### [Task prompt]
Copy the line containing "Securities offered through", then all lines after it up to and including the final line of the material, exactly and without additions.

### [Information supplied]
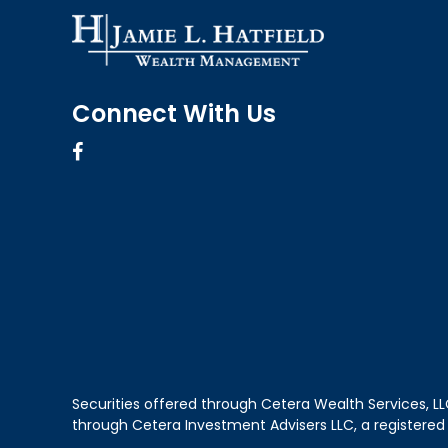
Connect With Us
Securities offered through Cetera Wealth Services, 
through Cetera Investment Advisers LLC, a registered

### [Finished exercise]
Securities offered through Cetera Wealth Services, 
through Cetera Investment Advisers LLC, a registered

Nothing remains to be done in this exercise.